Stored data entries
◆ ◆ ◆

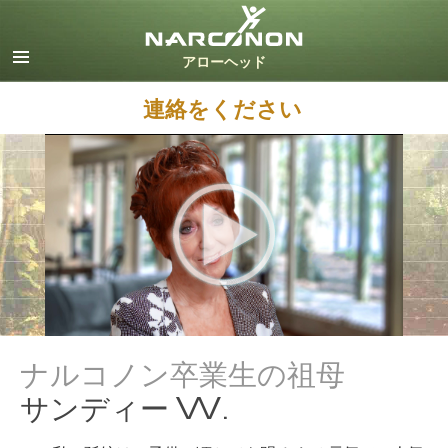
英語
デンマーク語
ドイツ語
連絡をください
ギリシャ語
スペイン語（ラテン）
フランス語
ヘブライ語
マジャール語
イタリア語
日本語
オランダ語
ノルウェー語
ポルトガル語
ナルコノン卒業生の祖母
ロシア語
サンディー W.
スウェーデン語
中国語（繁体字）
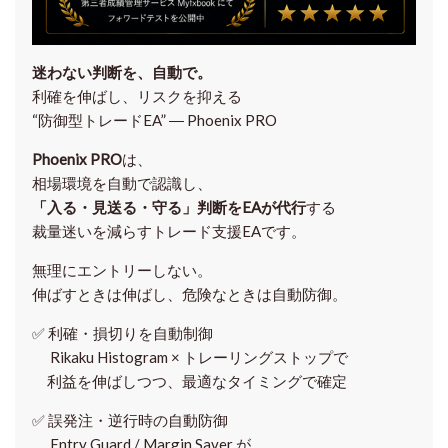
迷わない判断を、自動で。
利確を伸ばし、リスクを抑える
“防御型トレードEA” ― Phoenix PRO
Phoenix PRO
は、
相場環境を自動で認識し、
「入る・見送る・守る」判断をEAが代行
する
裁量迷いを減らすトレード支援EAです。
無理にエントリーしない。
伸ばすときは伸ばし、危険なときは自動防御。
✅
利確・損切りを自動制御
Rikaku Histogram × トレーリングストップで
利益を伸ばしつつ、最適なタイミングで確定
✅
誤発注・逆行時の自動防御
Entry Guard / Margin Saver が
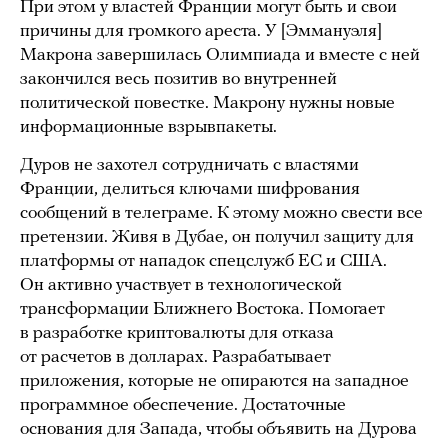
При этом у властей Франции могут быть и свои
причины для громкого ареста. У [Эммануэля]
Макрона завершилась Олимпиада и вместе с ней
закончился весь позитив во внутренней
политической повестке. Макрону нужны новые
информационные взрывпакеты.
Дуров не захотел сотрудничать с властями
Франции, делиться ключами шифрования
сообщений в телеграме. К этому можно свести все
претензии. Живя в Дубае, он получил защиту для
платформы от нападок спецслужб ЕС и США.
Он активно участвует в технологической
трансформации Ближнего Востока. Помогает
в разработке криптовалюты для отказа
от расчетов в долларах. Разрабатывает
приложения, которые не опираются на западное
программное обеспечение. Достаточные
основания для Запада, чтобы объявить на Дурова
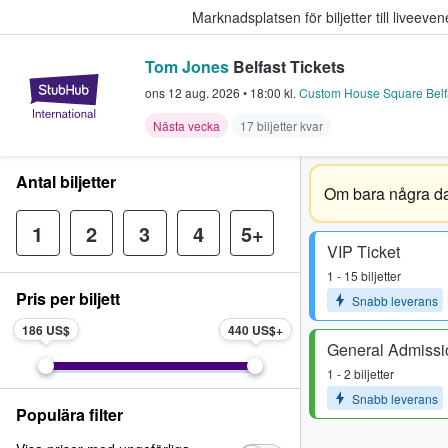
Marknadsplatsen för biljetter till livee
Tom Jones
Belfast Tickets
StubHub – där fans köper och sälje
ons 12 aug. 2026
•
18:00
kl.
Custom House Square Belf
Nästa vecka
17 biljetter kvar
Antal biljetter
Om bara några da
1
2
3
4
5+
VIP Ticket
1 - 15 biljetter
Pris per biljett
Snabb leverans
186 US$
440 US$
General Admissi
1 - 2 biljetter
Snabb leverans
Populära filter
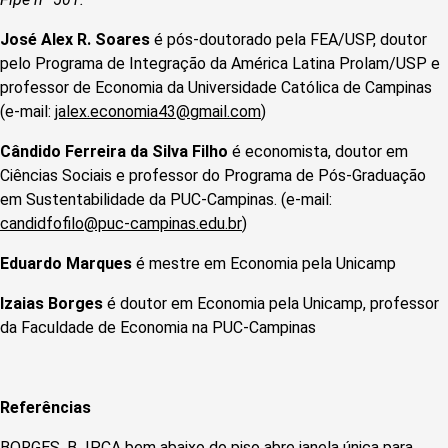
José Alex R. Soares
é pós-doutorado pela FEA/USP, doutor
pelo Programa de Integração da América Latina Prolam/USP e
professor de Economia da Universidade Católica de Campinas
(e-mail:
jalex.economia43@gmail.com
)
Cândido Ferreira da Silva Filho
é economista, doutor em
Ciências Sociais e professor do Programa de Pós-Graduação
em Sustentabilidade da PUC-Campinas. (e-mail:
candidfofilo@puc-campinas.edu.br
)
Eduardo Marques
é mestre em Economia pela Unicamp
Izaias Borges
é doutor em Economia pela Unicamp, professor
da Faculdade de Economia na PUC-Campinas
Referências
BORGES, B
.
IPCA bem abaixo do piso abre janela única para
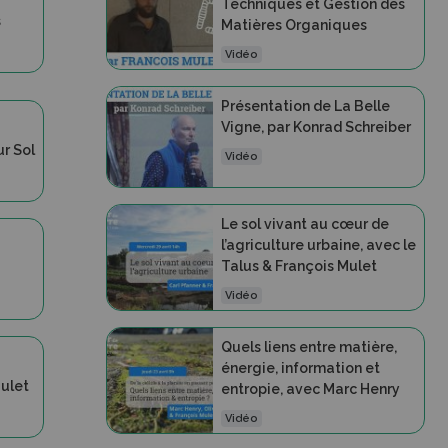
Techniques et Gestion des
s
Matières Organiques
Vidéo
Présentation de La Belle
Vigne, par Konrad Schreiber
r Sol
Vidéo
Le sol vivant au cœur de
l’agriculture urbaine, avec le
Talus & François Mulet
Vidéo
Quels liens entre matière,
énergie, information et
Mulet
entropie, avec Marc Henry
Vidéo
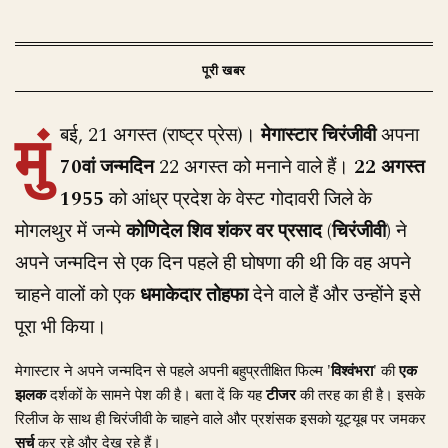
मुं
बई, 21 अगस्त (राष्ट्र प्रेस)।
मेगास्टार चिरंजीवी
अपना
70वां जन्मदिन
22 अगस्त को मनाने वाले हैं।
22 अगस्त
1955
को आंध्र प्रदेश के वेस्ट गोदावरी जिले के
मोगलथुर में जन्मे
कोणिदेल शिव शंकर वर प्रसाद (चिरंजीवी)
ने
अपने जन्मदिन से एक दिन पहले ही घोषणा की थी कि वह अपने
चाहने वालों को एक
धमाकेदार तोहफा
देने वाले हैं और उन्होंने इसे
पूरा भी किया।
मेगास्टार ने अपने जन्मदिन से पहले अपनी बहुप्रतीक्षित फिल्म
'विश्वंभरा'
की
एक
झलक
दर्शकों के सामने पेश की है। बता दें कि यह
टीजर
की तरह का ही है। इसके
रिलीज के साथ ही चिरंजीवी के चाहने वाले और प्रशंसक इसको यूट्यूब पर जमकर
सर्च
कर रहे और देख रहे हैं।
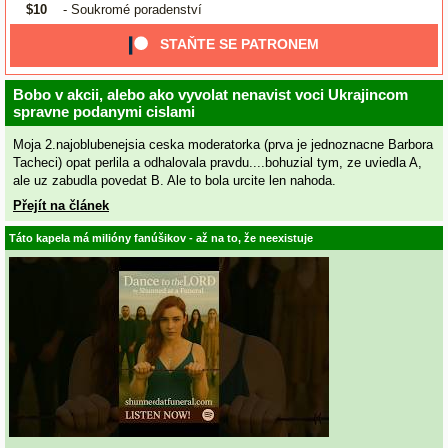
$10
- Soukromé poradenství
STAŇTE SE PATRONEM
Bobo v akcii, alebo ako vyvolat nenavist voci Ukrajincom
spravne podanymi cislami
Moja 2.najoblubenejsia ceska moderatorka (prva je jednoznacne Barbora
Tacheci) opat perlila a odhalovala pravdu....bohuzial tym, ze uviedla A,
ale uz zabudla povedat B. Ale to bola urcite len nahoda.
Přejít na článek
Táto kapela má milióny fanúšikov - až na to, že neexistuje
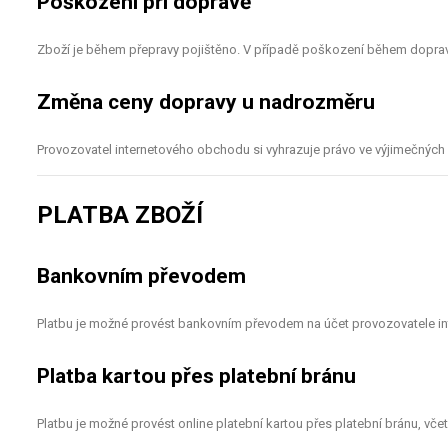
Poškození při dopravě
Zboží je během přepravy pojištěno. V případě poškození během doprav
Změna ceny dopravy u nadrozměru
Provozovatel internetového obchodu si vyhrazuje právo ve výjimečnýc
PLATBA ZBOŽÍ
Bankovním převodem
Platbu je možné provést bankovním převodem na účet provozovatele in
Platba kartou přes platební bránu
Platbu je možné provést online platební kartou přes platební bránu, vče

◆ ◆ ◆

**Instructions for the task:** The job here is to find each line above with the word "kartou" and copy it.

**Written answer:**
Platba kartou přes platební bránu
Platbu je možné provést online platební kartou přes platební bránu, vče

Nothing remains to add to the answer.